An additional one: "reality is the first place the AI is deployed in narrow tool-like ways and trained on narrow specialized datasets which could not elicit the capabilities the AI started off with".
At least in the current paradigm, it looks like generalist models/archs will precede hyperspecialized trained-from-scratch models/archs (the latter of which can only be developed given the former). So there will be an inherent, massive, train-test distribution shift across many, if not most, model deployments - especially early on, in the first deployments (which will be the most dangerous). 'Specialization' here can happen in a wide variety of ways, ranging from always using a specific prompt to finetuning on a dataset to knowledge-distillation to a cheaper model etc. (Or to put it more concretely: everyone uses GPT-3 on much less diverse data than it was originally trained on - raw Internet-wide scrapes - and few to no people use it on more diverse datasets than the original training data, if only because where would you even get such a thing?)
And this can't be solved by any hacks or safety measures because it defeats the point of deployment: to be practically useful, we need models to be hyperspecialized, and then stable static blackboxes which play their assigned role in whatever system has been designed using their specific capability as a puzzle piece, and perform only the designated tasks, and aren't further training on random Internet scrapes or arbitrary tasks.
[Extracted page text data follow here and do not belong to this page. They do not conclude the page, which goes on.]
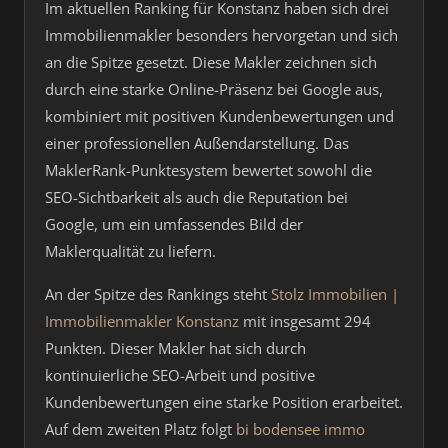
Im aktuellen Ranking für Konstanz haben sich drei
Immobilienmakler besonders hervorgetan und sich
an die Spitze gesetzt. Diese Makler zeichnen sich
durch eine starke Online-Präsenz bei Google aus,
kombiniert mit positiven Kundenbewertungen und
einer professionellen Außendarstellung. Das
MaklerRank-Punktesystem bewertet sowohl die
SEO-Sichtbarkeit als auch die Reputation bei
Google, um ein umfassendes Bild der
Maklerqualität zu liefern.
An der Spitze des Rankings steht
Stolz Immobilien |
Immobilienmakler Konstanz
mit insgesamt 294
Punkten. Dieser Makler hat sich durch
kontinuierliche SEO-Arbeit und positive
Kundenbewertungen eine starke Position erarbeitet.
Auf dem zweiten Platz folgt
bi bodensee immo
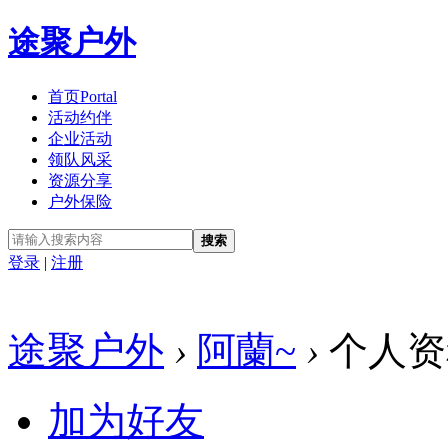
途聚户外
首页
Portal
活动约伴
企业活动
领队风采
资源分享
户外保险
搜索
登录
|
注册
途聚户外
›
阿蘭~
›
个人资
加为好友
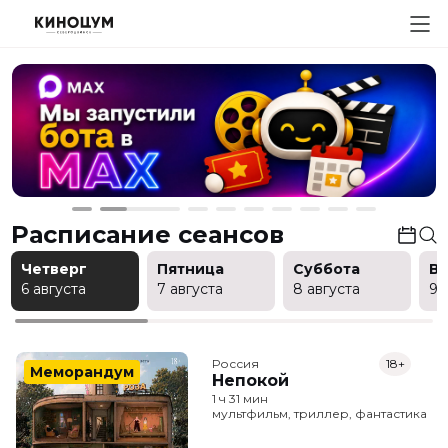
Расписание сеансов
Четверг
Пятница
Суббота
В
6 августа
7 августа
8 августа
9 
Россия
18+
Меморандум
Непокой
1 ч 31 мин
мультфильм, триллер, фантастика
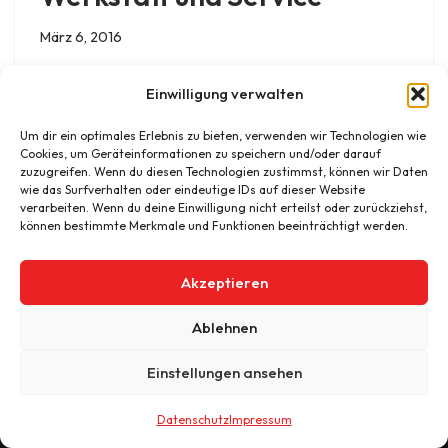
März 6, 2016
Tipps und Hilfe für Ihr Fahrzeug,Ausbau,
Einwilligung verwalten
Sonderanfertigungen, Reparaturen, HU / AU, aller
FabrikateDichtigkeitsinspektionen,
Um dir ein optimales Erlebnis zu bieten, verwenden wir Technologien wie
Cookies, um Geräteinformationen zu speichern und/oder darauf
Feuchtigkeitmessungen, Gasprüfung.
zuzugreifen. Wenn du diesen Technologien zustimmst, können wir Daten
wie das Surfverhalten oder eindeutige IDs auf dieser Website
verarbeiten. Wenn du deine Einwilligung nicht erteilst oder zurückziehst,
können bestimmte Merkmale und Funktionen beeinträchtigt werden.
Akzeptieren
Ablehnen
© 2026 Reicartech Reisemobil- und Caravan Technik
Einstellungen ansehen
Zeven GmbH.
Datenschutz
Impressum
Datenschutz
Kontakt
Impressum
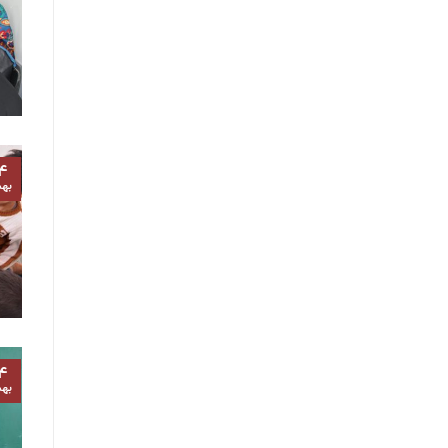
۴
به
۴
به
Retaining the flexibility and even doing actual training massively complicates development and deployment and may cost several orders of magnitude more than the obvious easy thing of eg. switching from an OA API call to a local finetuned GPT-J.
(And of course note the implications of that: real data will be highly autocorrelated because you want to process it as it arrives to get an answer now, not wait a random multi-decade interval to fake a large batch of i.i.d. data which would produce the same batchnorm or other runtime global state; inputs will have very different timings & latencies depending on where the model is being run and may evolve timing attacks; inputs will be tailored to a specific user rather than every hypothetical user...)
I'd add that everything in this post is still relevant even if the AGI in question isn't explicitly modelling itself as in a simulation, attempting to deceive human operators, etc. The more-general takeaway of the argument is that certain kinds of distribution shift will occur between training and deployment - e.g. a shift to a "large reality", universe which embeds the AI and has simple physics, etc. Those distribution shifts potentially make training behavior a bad proxy for deployment behavior, even in the absence of explicit malign intent of the AI toward its operators.